Additional Read: Top Cryptos that crashed more than 70 percent in 2022
Top 10 Most Searched Cryptos of 2022
At the same time, another research report by a popular personal finance portal DollarGeek – took a deep dive into the most searched cryptos worldwide and presented a idea on what the masses were thinking about and might be interested in investing in going forward into 2023.
US Search Volumes (monthly)
Global Search Volumes (monthly)
|Bitcoin (BTC)||4.57 million||28.41 million|
|Shiba Inu (SHIB)||1.29 million||4.43 million|
|Dogecoin (DOGE)||729,000||5.85 million|
|Ethereum (ETH)||611,000||3.84 million|
|Cardano (ADA)||247,000||1.47 million|
|Ripple (XRP)||237,000||1.3 million|
According to this report, Bitcoin by far has had the largest search volumes of all cryptos by a very large margin. This isn’t surprising, and is evident from the Google Search Trend chart attached above. Bitcoin’s US monthly search volumes have been more than thrice that of the second position on the list – held by Shiba Inu, while its monthly global search volumes are over 6 times than of the second position on that list, held by Dogecoin.
Shiba Inu has been the surprise contender on this list, with its US monthly search volumes surpassing Dogecoin by a large margin. SHIB’s US monthly search volumes were about 80% higher than that of Dogecoin’s. However, on the global search trends front – Dogecoin was back above Shiba Inu’s numbers by a decent margin – thus indicating that these memecoins have been on top of people’s minds all through this year.

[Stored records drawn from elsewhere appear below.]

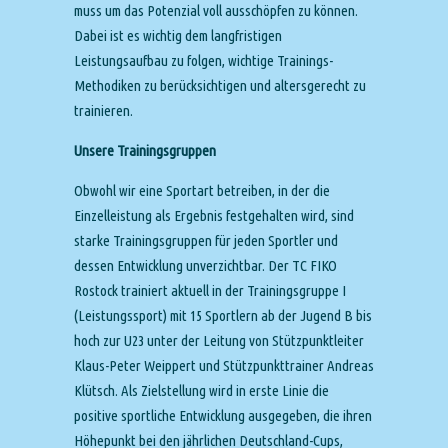
muss um das Potenzial voll ausschöpfen zu können.
Dabei ist es wichtig dem langfristigen
Leistungsaufbau zu folgen, wichtige Trainings-
Methodiken zu berücksichtigen und altersgerecht zu
trainieren.
Unsere Trainingsgruppen
Obwohl wir eine Sportart betreiben, in der die
Einzelleistung als Ergebnis festgehalten wird, sind
starke Trainingsgruppen für jeden Sportler und
dessen Entwicklung unverzichtbar. Der TC FIKO
Rostock trainiert aktuell in der Trainingsgruppe I
(Leistungssport) mit 15 Sportlern ab der Jugend B bis
hoch zur U23 unter der Leitung von Stützpunktleiter
Klaus-Peter Weippert und Stützpunkttrainer Andreas
Klütsch. Als Zielstellung wird in erste Linie die
positive sportliche Entwicklung ausgegeben, die ihren
Höhepunkt bei den jährlichen Deutschland-Cups,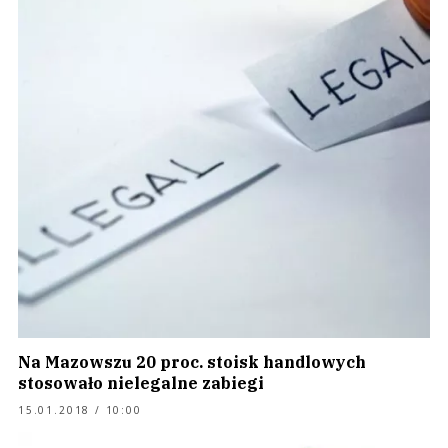
Na Mazowszu 20 proc. stoisk handlowych
stosowało nielegalne zabiegi
15.01.2018 / 10:00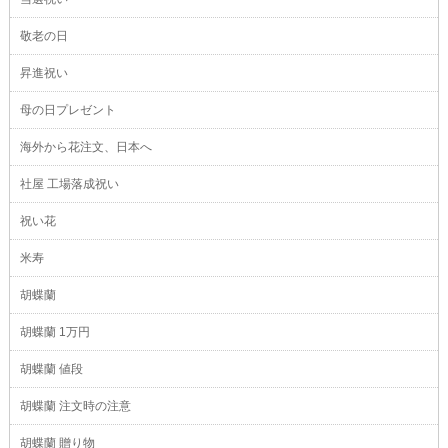
敬老の日
昇進祝い
母の日プレゼント
海外から花注文、日本へ
社屋 工場落成祝い
祝い花
米寿
胡蝶蘭
胡蝶蘭 1万円
胡蝶蘭 値段
胡蝶蘭 注文時の注意
胡蝶蘭 贈り物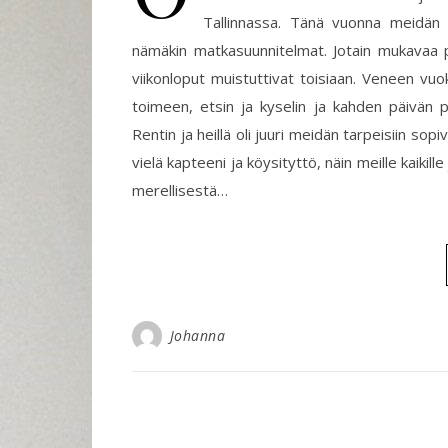
Tallinnassa. Tänä vuonna meidän 
nämäkin matkasuunnitelmat. Jotain mukavaa pi
viikonloput muistuttivat toisiaan. Veneen vuo
toimeen, etsin ja kyselin ja kahden päivän 
Rentin ja heillä oli juuri meidän tarpeisiin s
vielä kapteeni ja köysityttö, näin meille kaikill
merellisestä…
Johanna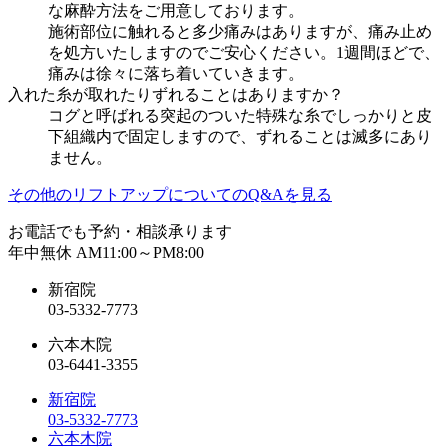
な麻酔方法をご用意しております。
施術部位に触れると多少痛みはありますが、痛み止め
を処方いたしますのでご安心ください。1週間ほどで、
痛みは徐々に落ち着いていきます。
入れた糸が取れたりずれることはありますか？
コグと呼ばれる突起のついた特殊な糸でしっかりと皮
下組織内で固定しますので、ずれることは滅多にあり
ません。
その他のリフトアップについてのQ&Aを見る
お電話でも予約・相談承ります
年中無休 AM11:00～PM8:00
新宿院
03-5332-7773
六本木院
03-6441-3355
新宿院
03-5332-7773
六本木院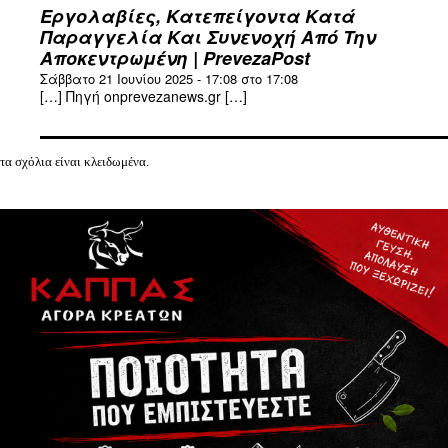
Εργολαβίες, Κατεπείγοντα Κατά
Παραγγελία Και Συνενοχή Από Την
Αποκεντρωμένη | PrevezaPost
Σάββατο 21 Ιουνίου 2025 - 17:08 στο 17:08
[…] Πηγή onprevezanews.gr […]
τα σχόλια είναι κλειδωμένα.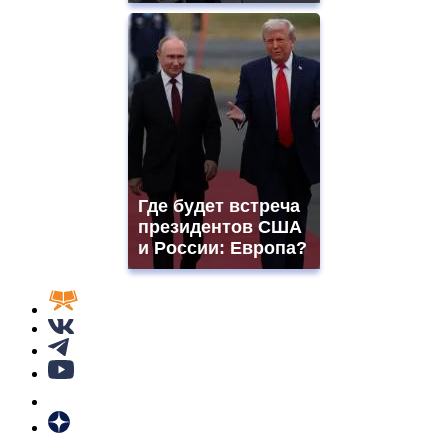
Где будет встреча
президентов США
и России: Европа?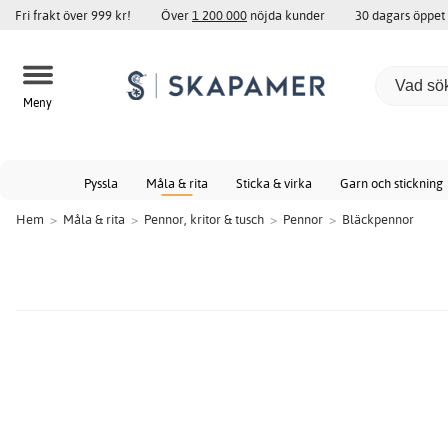
Fri frakt över 999 kr!
Över
1 200 000
nöjda kunder
30 dagars öppet
Meny
Pyssla
Måla & rita
Sticka & virka
Garn och stickning
Hem
>
Måla & rita
>
Pennor, kritor & tusch
>
Pennor
>
Bläckpennor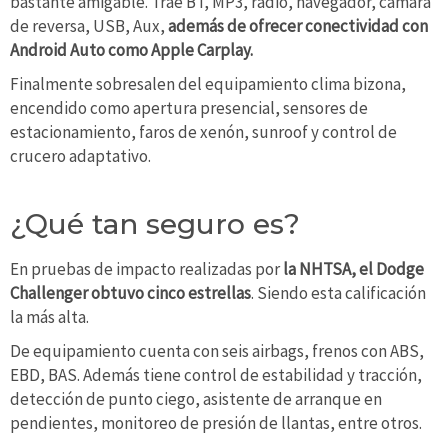
bastante amigable. Trae BT, MP3, radio, navegador, cámara
de reversa, USB, Aux,
además de ofrecer conectividad con
Android Auto como Apple Carplay.
Finalmente sobresalen del equipamiento clima bizona,
encendido como apertura presencial, sensores de
estacionamiento, faros de xenón, sunroof y control de
crucero adaptativo.
¿Qué tan seguro es?
En pruebas de impacto realizadas por
la NHTSA, el Dodge
Challenger obtuvo cinco estrellas
. Siendo esta calificación
la más alta.
De equipamiento cuenta con seis airbags, frenos con ABS,
EBD, BAS. Además tiene control de estabilidad y tracción,
detección de punto ciego, asistente de arranque en
pendientes, monitoreo de presión de llantas, entre otros.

Ethereum has bagged the fourth position overall in the search term trends and the interest in this particular crypto has remained more or less consistent, backed by strong interest in the highly anticipated Ethereum Merge that successfully went live on the 15th of September 2022. Take a look at this chart below.
In fact, the search trend for the Merge managed to be stronger in the month of September, outranking even ‘Ethereum’ as a search term! Alongside that, the average for the term ‘merge’ has been greater than the average of the term ‘ethereum’ for the year 2022 too. This goes on to show how much people were actually interested in the Ethereum Merge, and how anticipated and important it was in the world of crypto.
Cardano snapped up the fifth place in the global monthly search volumes but lost out to Avalanche and Litecoin in the US – which indicates that it might have been more productive in its efforts outside the country and on a global scale. And especially with the Cardano’s Vasil Hard Fork going live on the network just a week away from the Ethereum Merge – it snapped up a lot of attention too.
Thus overall, these were some of the top cryptos that garnered the most attention amongst folks, both within and outside the crypto community at large. We are yet to see how the year of 2023 is going to perform and how it might turn out. If we see an end of the bear run, we could see the overall trends to improve as more retail and institutional interest and investments can make their way back into this asset class.